Here are my memories of Cotillion, as previously published in Little Rock Soiree:

In early December 1982, tornadoes ripped through Little Rock and tore up the neighborhood where I lived. My block of North Pierce Street in The Heights was miraculously spared significant damage, but we were without power for nearly a week.

While this was fun at first, by the time Saturday night rolled around, I was in the middle of a real tween crisis. I was in sixth grade, after all, and what did every self-respecting sixth grader do every other Saturday night? We dressed up and attended Little Rock Junior Cotillion at the Little Rock Racquet Club.

Cotillion was quite a big deal in those years and from what I understand is still going strong today. Mrs. Ellen Butts founded the program in 1948 as a method of teaching good manners, social graces and dance steps to children in grades 6-9. You had to apply to be accepted, and there was really no guarantee that you'd get in. Preference was given to legacies, and luckily I was one. The story goes that in fifth grade I said to my mom, "I'm sure to get into Cotillion, 'cause I'm a legend." To which she casually replied, "No dear, you are a legacy. Your father is the legend."

The thrill of those early days of Cotillion is almost indescribable. The new dresses -- fabulously frothy ones with lots of taffeta and ruffles. The new shoes -- high heels with open toes. The panty hose -- a lovely shade of "nude." The white gloves -- required by Mrs. Butts and with a pearl button that fastened on the inside of the wrist. I was also the lucky recipient of a hand-me-down rabbit's fur coat from my next-door neighbor.
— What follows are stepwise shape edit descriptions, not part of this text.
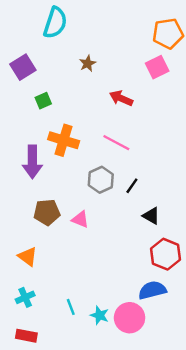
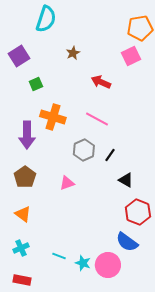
brown pentagon: (47, 212) -> (25, 177), moved, turned -30
pink triangle: (80, 219) -> (67, 183), turned -42
blue semicircle: (152, 290) -> (127, 242), turned -130
cyan line: (71, 307) -> (59, 256), turned -48

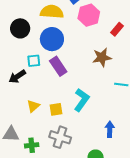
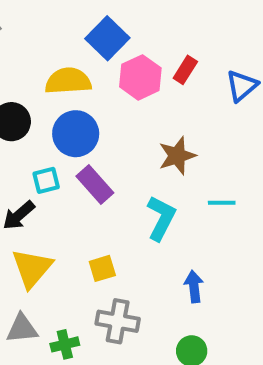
red rectangle: (117, 29) -> (185, 70), moved
cyan L-shape: (82, 100) -> (161, 218), moved
yellow triangle: (33, 106) -> (32, 268), moved, size x1.6
blue arrow: (110, 129) -> (194, 287), moved

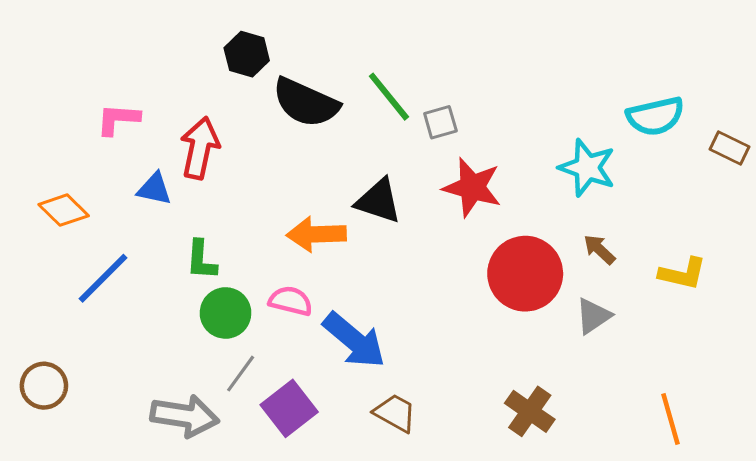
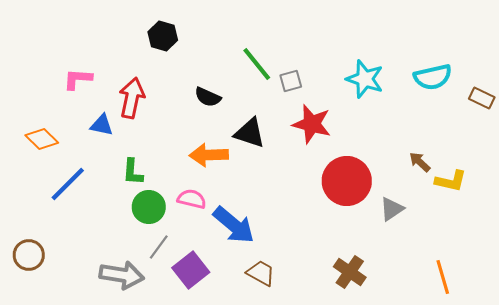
black semicircle: (306, 103) -> (208, 97), moved, size x0.6
cyan star: (587, 168) -> (365, 79), moved
brown arrow: (599, 249) -> (420, 162), moved

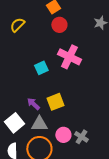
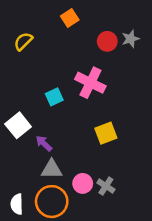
red circle: (59, 25) -> (107, 41), moved
yellow square: (55, 102) -> (106, 133), moved
white square: (14, 123) -> (18, 125), moved

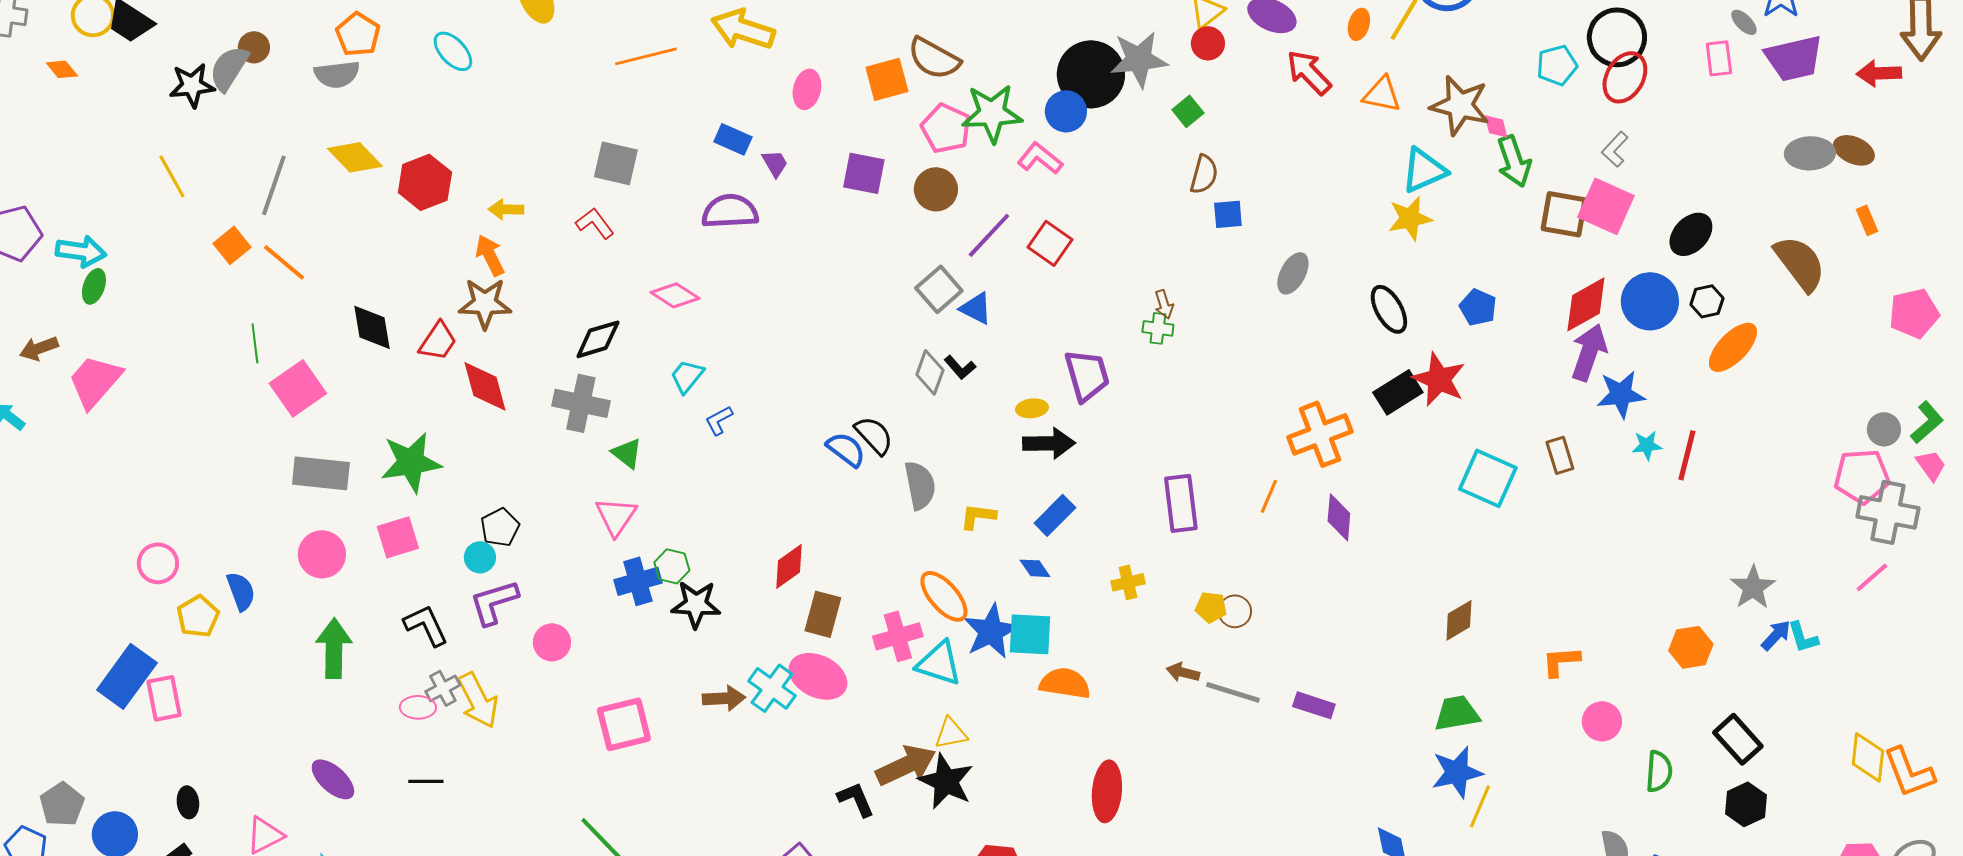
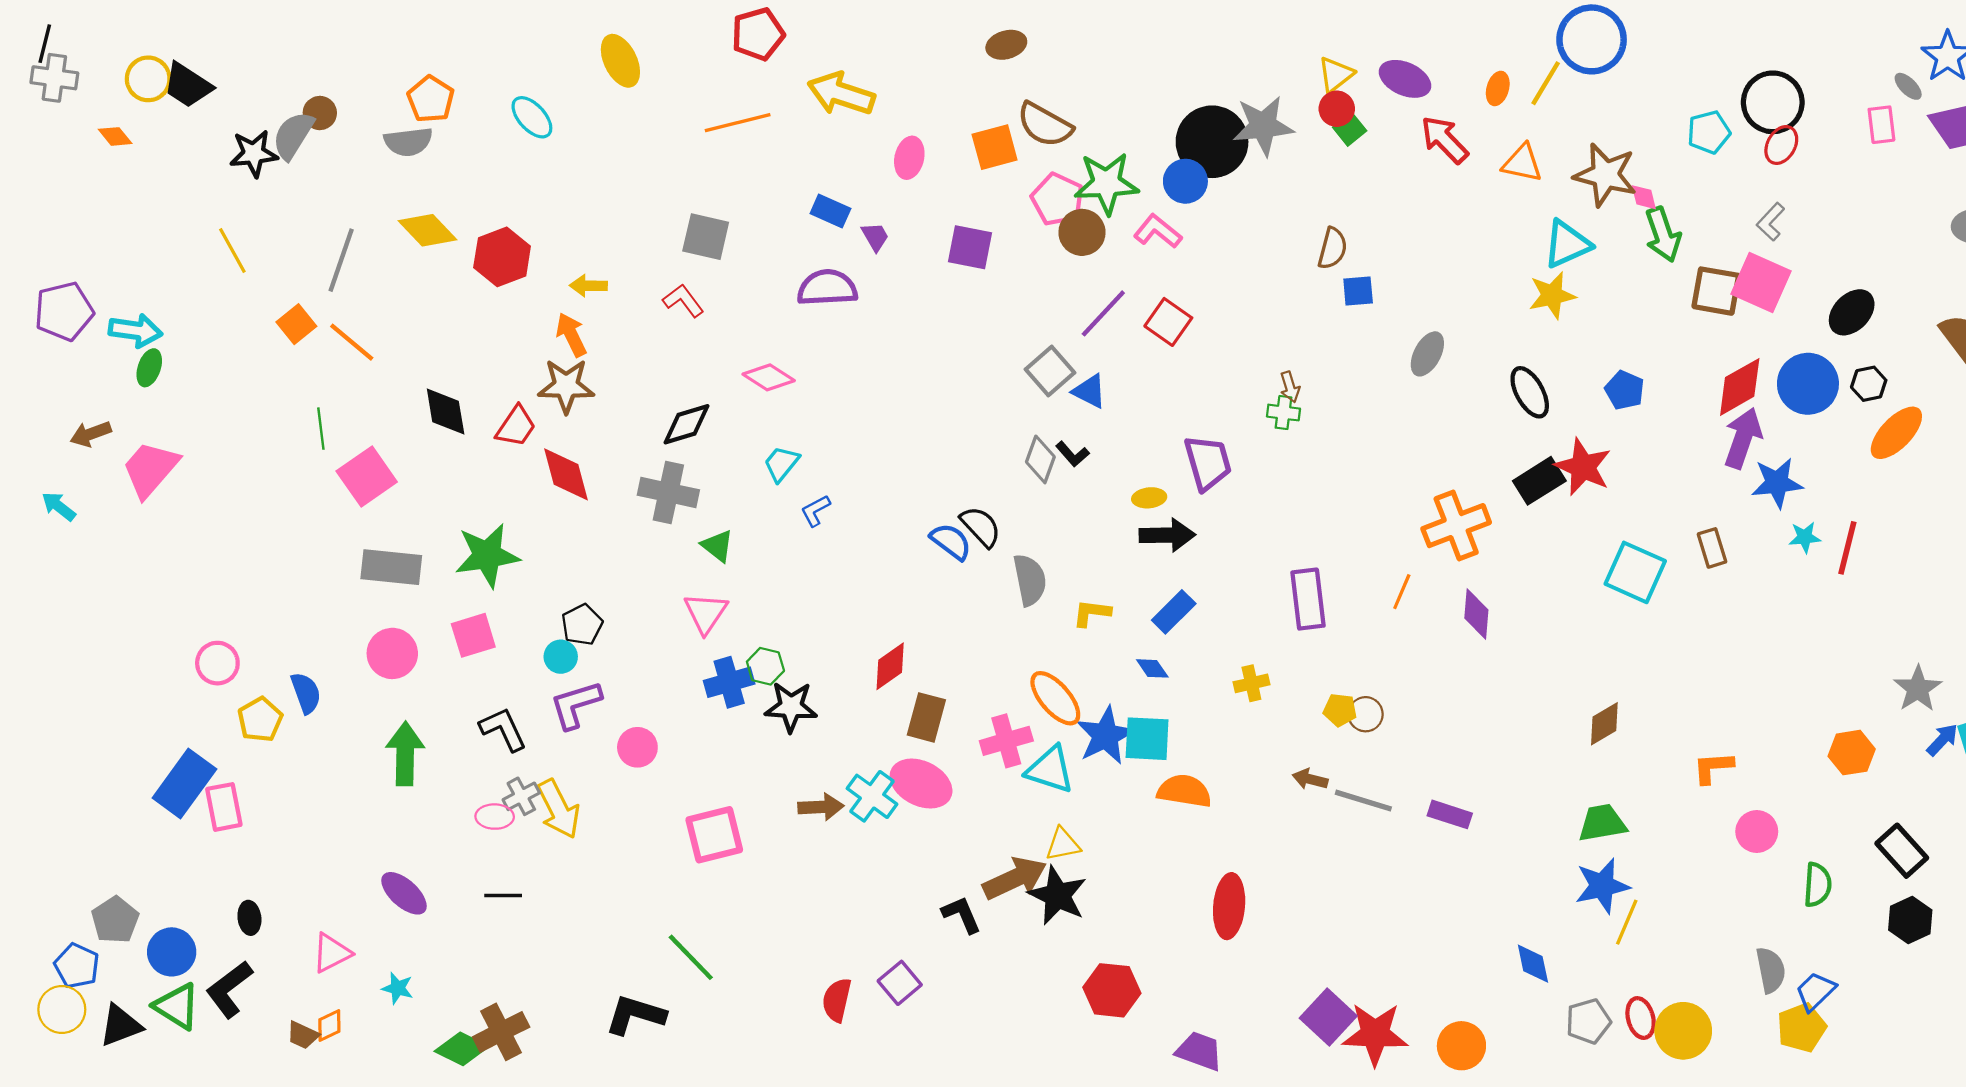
red ellipse: (1625, 77) -> (1781, 145), size x0.7
green square: (1188, 111) -> (1350, 129), moved
brown circle: (936, 189) -> (1082, 232), moved

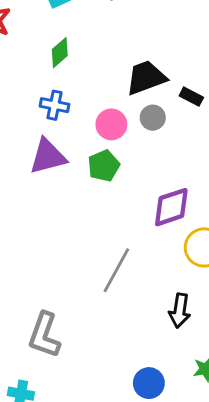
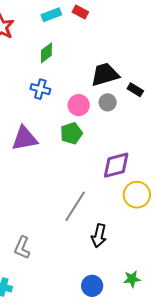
purple triangle: (48, 157) -> (24, 138), moved
black arrow: (180, 311) -> (99, 236), moved
gray L-shape: (44, 335) -> (22, 248), size x0.7

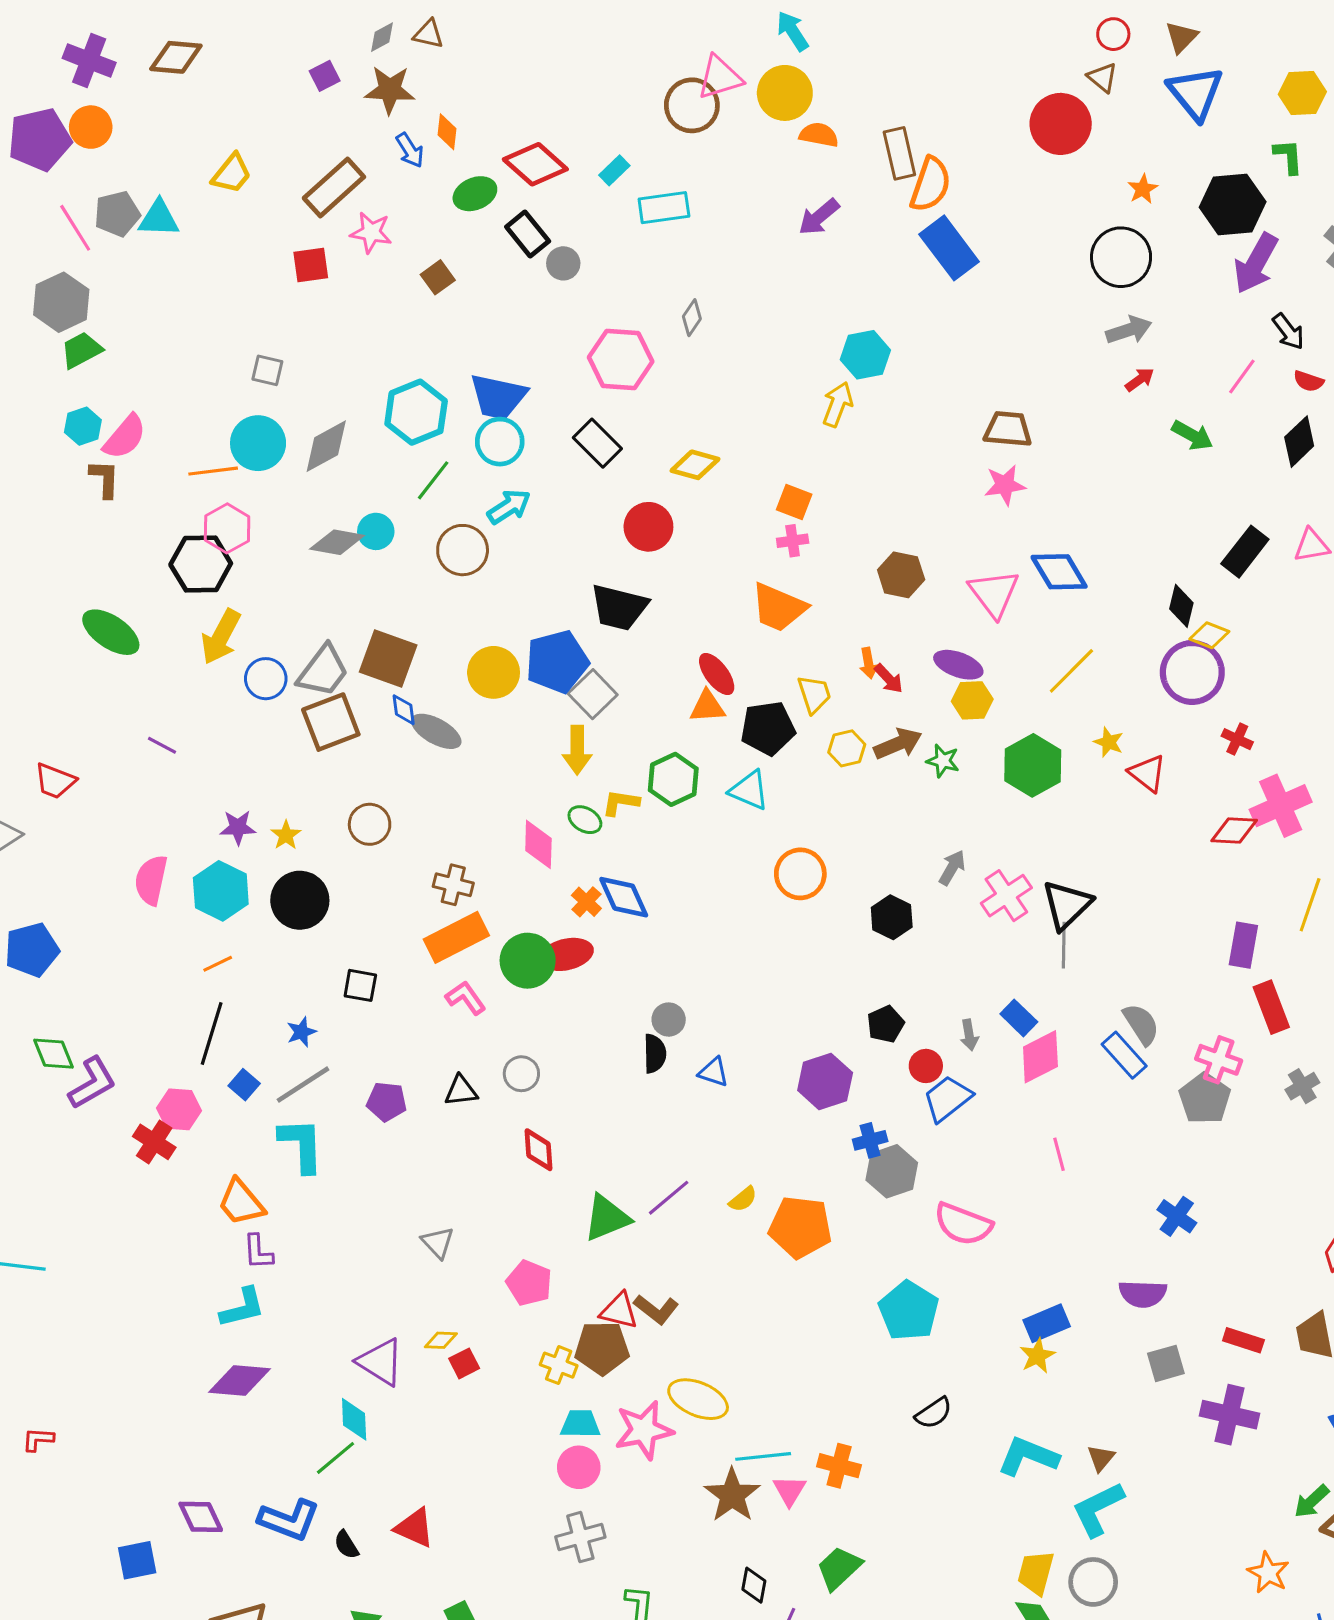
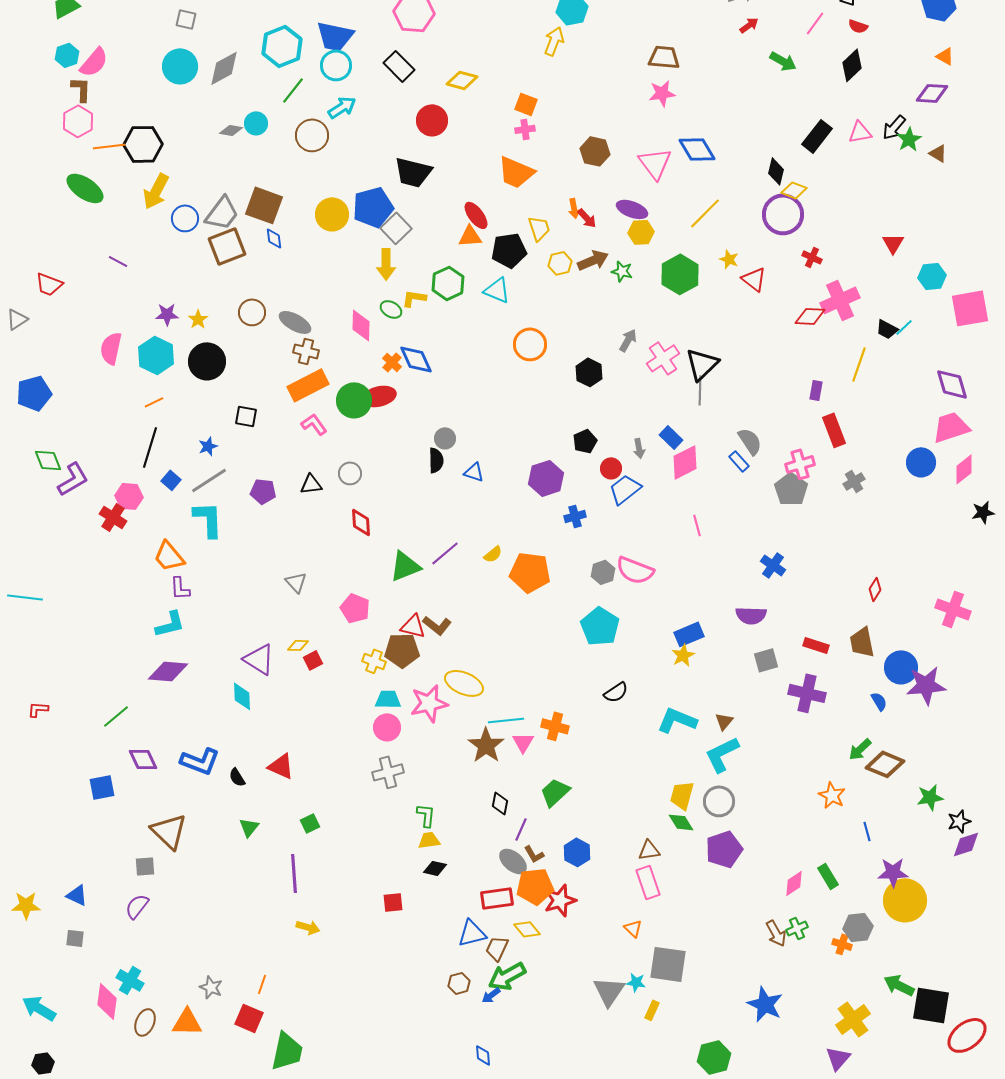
orange line: (213, 471) -> (109, 146), moved
pink hexagon: (227, 528) -> (78, 121), moved
gray diamond: (337, 542) -> (231, 130), size x0.7
gray ellipse: (436, 731) -> (295, 322), moved
purple rectangle: (1243, 945) -> (816, 390), size x0.7
blue rectangle: (1124, 1055) -> (739, 461), size x0.7
pink cross: (1219, 1060) -> (800, 464), turned -36
gray hexagon: (892, 1171) -> (603, 572), moved, size x0.7
green line: (335, 1458) -> (116, 716), moved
Such glamour!

So on this night, standing in my mother's bathroom by the soft glow of the camping lantern, I was completely beside myself. "How am I going to curl my hair?" I whined to my mother, who was trying valiantly to convince me that this was some great adventure. "How am I going to put on my eye shadow?"

Mother gathered up all my things and drove me to my grandparent's house that blessedly had power. There, in my grandmother's pink tile bathroom amidst embroidered hand towels and hand soaps in the shape of roses, I completed my routine of tightly curling my bangs into a configuration resembling a roll of coins and carefully covering my eyelids in iridescent blue and pink eye shadows mere minutes before the carpool arrived.

As our carpool made its way down Cantrell to Foxcroft, my friends and I were all atwitter. Who would we dance with? What boys would talk to us? Would we get to do the Military Shuffle?

I still remember the glow of the upper room of the Racquet Club as we rounded the corner for drop off that night. The nervous anticipation as we ascended the stairs, pausing to shake Mrs. Butt's gloved hand before taking our place along the wall. Girls on the left. Boys on the right. A drum beat announced the start of the Grand March. And we began.